As the answer, give exactly the lines of the records below from the one with "l'equip sota la" through the one with "に関する評価は動物福祉方針、動物由来の製品に焦点を", ends included and pictures left out.

[Saved data entries]
* * *

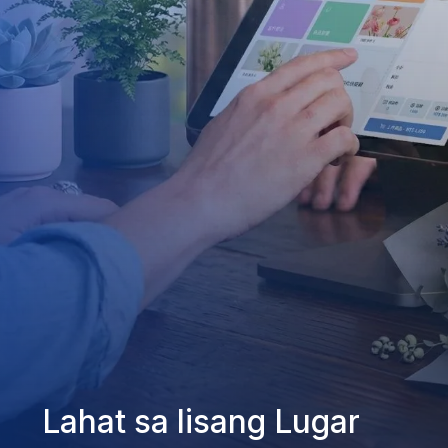
Lahat sa Iisang Lugar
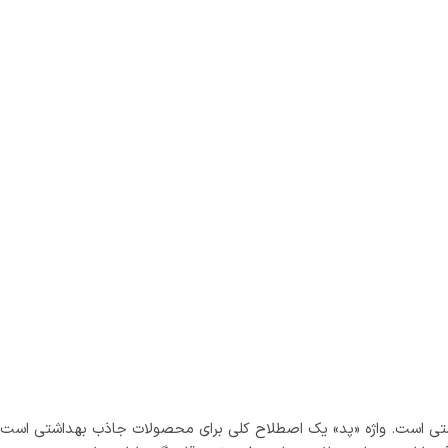
داشتی است. واژه «پد» یک اصطلاح کلی برای محصولات جاذب بهداشتی است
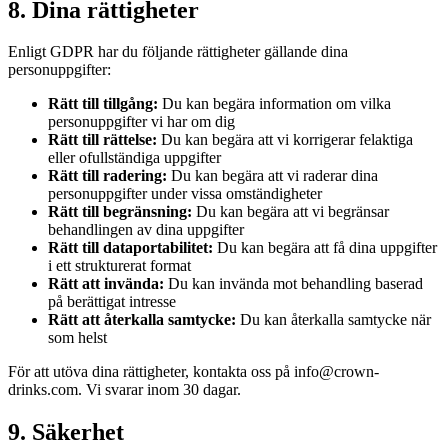
8. Dina rättigheter
Enligt GDPR har du följande rättigheter gällande dina
personuppgifter:
Rätt till tillgång:
Du kan begära information om vilka
personuppgifter vi har om dig
Rätt till rättelse:
Du kan begära att vi korrigerar felaktiga
eller ofullständiga uppgifter
Rätt till radering:
Du kan begära att vi raderar dina
personuppgifter under vissa omständigheter
Rätt till begränsning:
Du kan begära att vi begränsar
behandlingen av dina uppgifter
Rätt till dataportabilitet:
Du kan begära att få dina uppgifter
i ett strukturerat format
Rätt att invända:
Du kan invända mot behandling baserad
på berättigat intresse
Rätt att återkalla samtycke:
Du kan återkalla samtycke när
som helst
För att utöva dina rättigheter, kontakta oss på info@crown-
drinks.com. Vi svarar inom 30 dagar.
9. Säkerhet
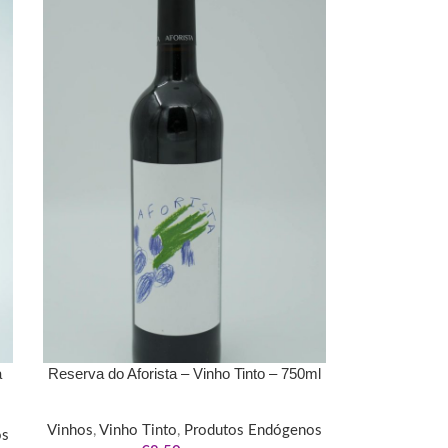
a
Reserva do Aforista – Vinho Tinto – 750ml
Vinhos
,
Vinho Tinto
,
Produtos Endógenos
os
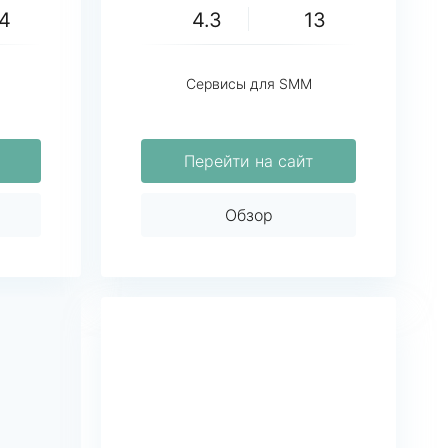
14
4.3
13
Сервисы для SMM
Перейти на сайт
Обзор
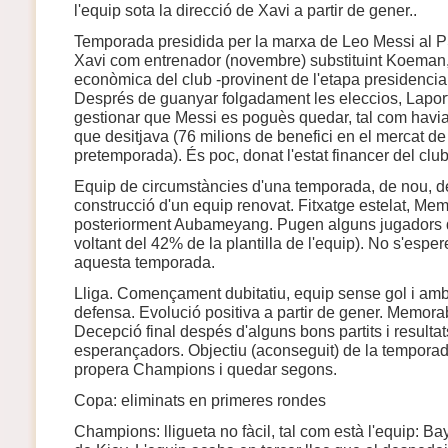
l'equip sota la direcció de Xavi a partir de gener..
Temporada presidida per la marxa de Leo Messi al P
Xavi com entrenador (novembre) substituint Koeman, 
econòmica del club -provinent de l'etapa presidencia
Després de guanyar folgadament les eleccios, Lapor
gestionar que Messi es poguès quedar, tal com havia
que desitjava (76 milions de benefici en el mercat de 
pretemporada). És poc, donat l'estat financer del club
Equip de circumstàncies d'una temporada, de nou, de 
construcció d'un equip renovat. Fitxatge estelat, Me
posteriorment Aubameyang. Pugen alguns jugadors del
voltant del 42% de la plantilla de l'equip). No s'esper
aquesta temporada.
Lliga. Començament dubitatiu, equip sense gol i am
defensa. Evolució positiva a partir de gener. Memora
Decepció final despés d'alguns bons partits i resultat
esperançadors. Objectiu (aconseguit) de la temporada:
propera Champions i quedar segons.
Copa: eliminats en primeres rondes
Champions: lligueta no fàcil, tal com està l'equip: B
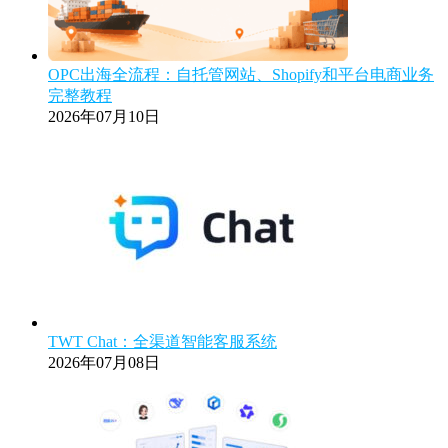
OPC出海全流程：自托管网站、Shopify和平台电商业务
完整教程
2026年07月10日
TWT Chat：全渠道智能客服系统
2026年07月08日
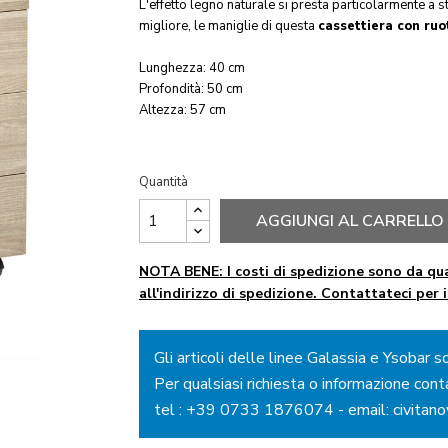
L'effetto legno naturale si presta particolarmente a st
migliore, le maniglie di questa
cassettiera con ruo
Lunghezza: 40 cm
Profondità: 50 cm
Altezza: 57 cm
Quantità
AGGIUNGI AL CARRELLO
NOTA BENE: I costi di spedizione sono da qua
all'indirizzo di spedizione. Contattateci per 
Gli articoli delle linee Galassia e Ysobar s
Per qualsiasi richiesta o informazione cont
tel :
+39 0733 1876074
- email:
civitan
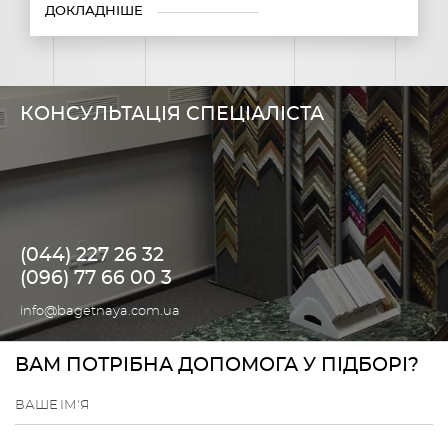
ДОКЛАДНІШЕ
КОНСУЛЬТАЦІЯ СПЕЦІАЛІСТА
(044) 227 26 32
(096) 77 66 00 3
info@bagetnaya.com.ua
ВАМ ПОТРІБНА ДОПОМОГА У ПІДБОРІ?
ВАШЕ ІМ'Я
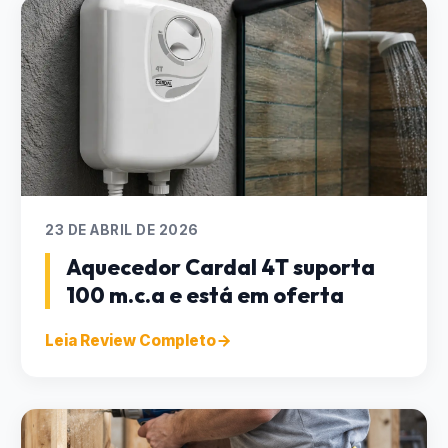
23 DE ABRIL DE 2026
Aquecedor Cardal 4T suporta
100 m.c.a e está em oferta
Leia Review Completo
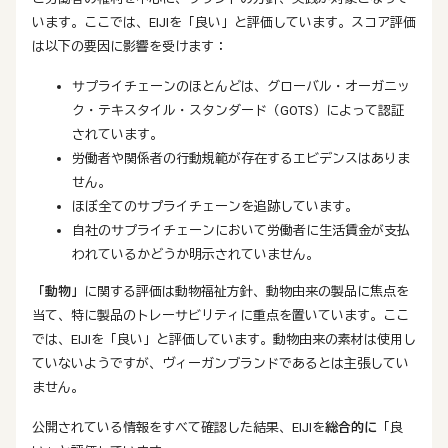
います。ここでは、EIJIを「良い」と評価しています。スコア評価
は以下の要因に影響を受けます：
サプライチェーンのほとんどは、グローバル・オーガニッ
ク・テキスタイル・スタンダード（GOTS）によって認証
されています。
労働者や関係者の行動規範が存在するエビデンスはありま
せん。
ほぼ全てのサプライチェーンを追跡しています。
自社のサプライチェーンにおいて労働者に生活賃金が支払
われているかどうか明示されていません。
「動物」
に関する評価は動物福祉方針、動物由来の製品に焦点を
当て、特に製品のトレーサビリティに重点を置いています。ここ
では、EIJIを「良い」と評価しています。動物由来の素材は使用し
ていないようですが、ヴィーガンブランドであるとは主張してい
ません。
公開されている情報をすべて確認した結果、EIJIを
総合的に
「良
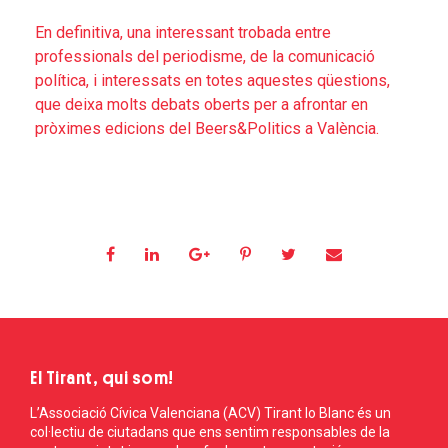
En definitiva, una interessant trobada entre
professionals del periodisme, de la comunicació
política, i interessats en totes aquestes qüestions,
que deixa molts debats oberts per a afrontar en
pròximes edicions del Beers&Politics a València.
El Tirant, qui som!
L’Associació Cívica Valenciana (ACV) Tirant lo Blanc és un
col·lectiu de ciutadans que ens sentim responsables de la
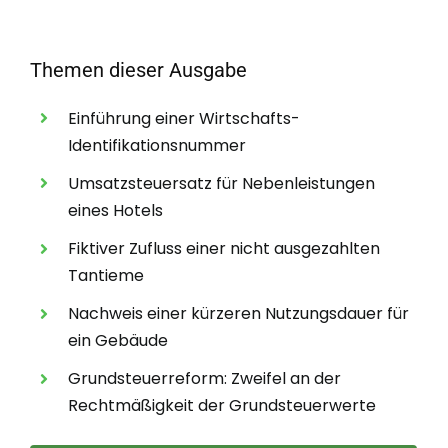
Themen dieser Ausgabe
Einführung einer Wirtschafts-
Identifikationsnummer
Umsatzsteuersatz für Nebenleistungen
eines Hotels
Fiktiver Zufluss einer nicht ausgezahlten
Tantieme
Nachweis einer kürzeren Nutzungsdauer für
ein Gebäude
Grundsteuerreform: Zweifel an der
Rechtmäßigkeit der Grundsteuerwerte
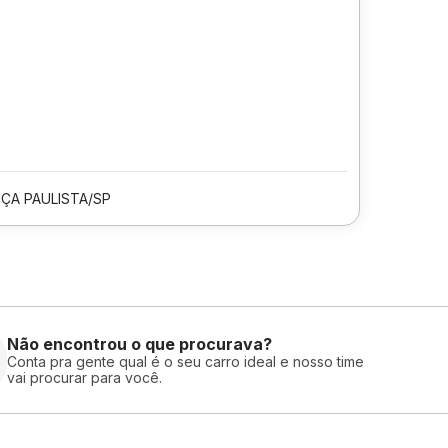
ÇA PAULISTA/SP
Não encontrou o que procurava?
Conta pra gente qual é o seu carro ideal e nosso time
vai procurar para você.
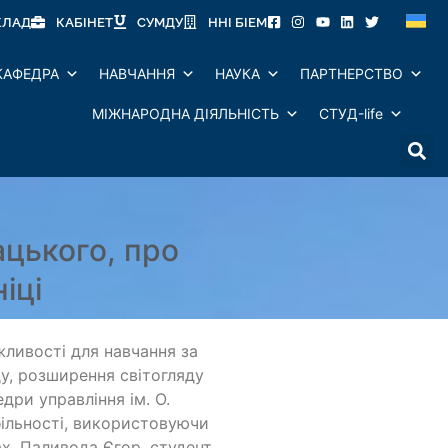
КЛАД
КАБІНЕТ
СУМДУ
ННІ БІЕМ
КАФЕДРА
НАВЧАННЯ
НАУКА
ПАРТНЕРСТВО
МІЖНАРОДНА ДІЯЛЬНІСТЬ
СТУД-life
ацького, про
іці
ливості для навчання за
у, розширення світогляду
дри управління ім. О.
ільності, використовуючи
х. Паливода Єгор, студент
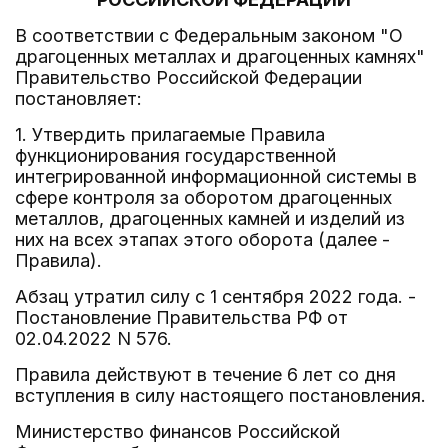
В соответствии с Федеральным законом "О
драгоценных металлах и драгоценных камнях"
Правительство Российской Федерации
постановляет:
1. Утвердить прилагаемые Правила
функционирования государственной
интегрированной информационной системы в
сфере контроля за оборотом драгоценных
металлов, драгоценных камней и изделий из
них на всех этапах этого оборота (далее -
Правила).
Абзац утратил силу с 1 сентября 2022 года. -
Постановление Правительства РФ от
02.04.2022 N 576.
Правила действуют в течение 6 лет со дня
вступления в силу настоящего постановления.
Министерство финансов Российской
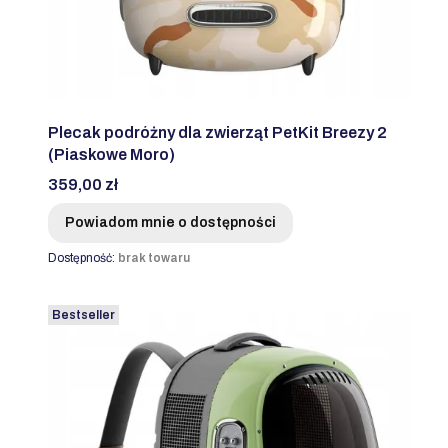
Plecak podróżny dla zwierząt PetKit Breezy 2
(Piaskowe Moro)
Cena
359,00 zł
Powiadom mnie o dostępności
Dostępność:
brak towaru
Bestseller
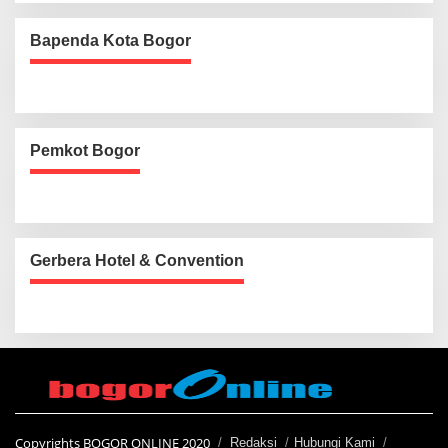
Bapenda Kota Bogor
Pemkot Bogor
Gerbera Hotel & Convention
Copyrights BOGOR ONLINE 2020
Redaksi
Hubungi Kami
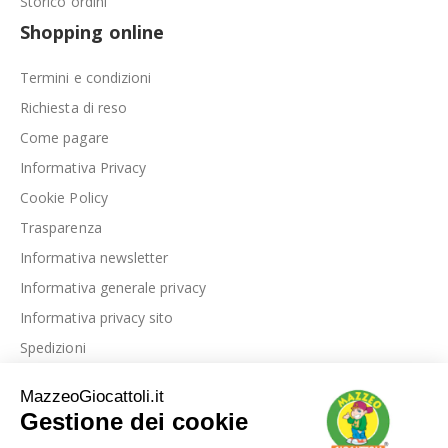
Storico ordini
Shopping online
Termini e condizioni
Richiesta di reso
Come pagare
Informativa Privacy
Cookie Policy
Trasparenza
Informativa newsletter
Informativa generale privacy
Informativa privacy sito
Spedizioni
Link utili
La nostra azienda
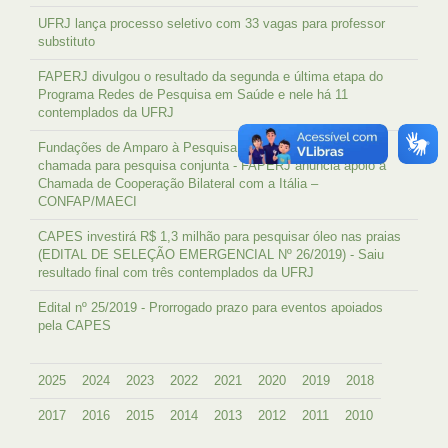
UFRJ lança processo seletivo com 33 vagas para professor
substituto
FAPERJ divulgou o resultado da segunda e última etapa do
Programa Redes de Pesquisa em Saúde e nele há 11
contemplados da UFRJ
Fundações de Amparo à Pesquisa e governo italiano lançam
chamada para pesquisa conjunta - FAPERJ anuncia apoio à
Chamada de Cooperação Bilateral com a Itália –
CONFAP/MAECI
CAPES investirá R$ 1,3 milhão para pesquisar óleo nas praias
(EDITAL DE SELEÇÃO EMERGENCIAL Nº 26/2019) - Saiu
resultado final com três contemplados da UFRJ
Edital nº 25/2019 - Prorrogado prazo para eventos apoiados
pela CAPES
2025
2024
2023
2022
2021
2020
2019
2018
2017
2016
2015
2014
2013
2012
2011
2010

* * *

Response to the exercise
l'equip sota la direcció de Xavi a partir de gener..
Temporada presidida per la marxa de Leo Messi al P
Xavi com entrenador (novembre) substituint Koeman, 
econòmica del club -provinent de l'etapa presidencia
Després de guanyar folgadament les eleccios, Lapor
gestionar que Messi es poguès quedar, tal com havia
que desitjava (76 milions de benefici en el mercat de 
pretemporada). És poc, donat l'estat financer del club
Equip de circumstàncies d'una temporada, de nou, de 
construcció d'un equip renovat. Fitxatge estelat, Me
posteriorment Aubameyang. Pugen alguns jugadors del
voltant del 42% de la plantilla de l'equip). No s'esper
aquesta temporada.
Lliga. Començament dubitatiu, equip sense gol i am
defensa. Evolució positiva a partir de gener. Memora
Decepció final despés d'alguns bons partits i resultat
esperançadors. Objectiu (aconseguit) de la temporada:
propera Champions i quedar segons.
Copa: eliminats en primeres rondes
Champions: lligueta no fàcil, tal com està l'equip: B
OPC出海全流程：自托管网站、Shopify和平台电商业务
完整教程
2026年07月10日
TWT Chat：全渠道智能客服系统
2026年07月08日
L'effetto legno naturale si presta particolarmente a st
migliore, le maniglie di questa
cassettiera con ruo
Lunghezza: 40 cm
Profondità: 50 cm
Altezza: 57 cm
Quantità
AGGIUNGI AL CARRELLO
NOTA BENE: I costi di spedizione sono da qua
all'indirizzo di spedizione. Contattateci per 
Gli articoli delle linee Galassia e Ysobar s
Per qualsiasi richiesta o informazione cont
tel :
+39 0733 1876074
- email:
civitan
ДОКЛАДНІШЕ
КОНСУЛЬТАЦІЯ СПЕЦІАЛІСТА
(044) 227 26 32
(096) 77 66 00 3
info@bagetnaya.com.ua
ВАМ ПОТРІБНА ДОПОМОГА У ПІДБОРІ?
ВАШЕ ІМ'Я
23 DE ABRIL DE 2026
Aquecedor Cardal 4T suporta
100 m.c.a e está em oferta
Leia Review Completo
います。ここでは、EIJIを「良い」と評価しています。スコア評価
は以下の要因に影響を受けます：
サプライチェーンのほとんどは、グローバル・オーガニッ
ク・テキスタイル・スタンダード（GOTS）によって認証
されています。
労働者や関係者の行動規範が存在するエビデンスはありま
せん。
ほぼ全てのサプライチェーンを追跡しています。
自社のサプライチェーンにおいて労働者に生活賃金が支払
われているかどうか明示されていません。
「動物」
に関する評価は動物福祉方針、動物由来の製品に焦点を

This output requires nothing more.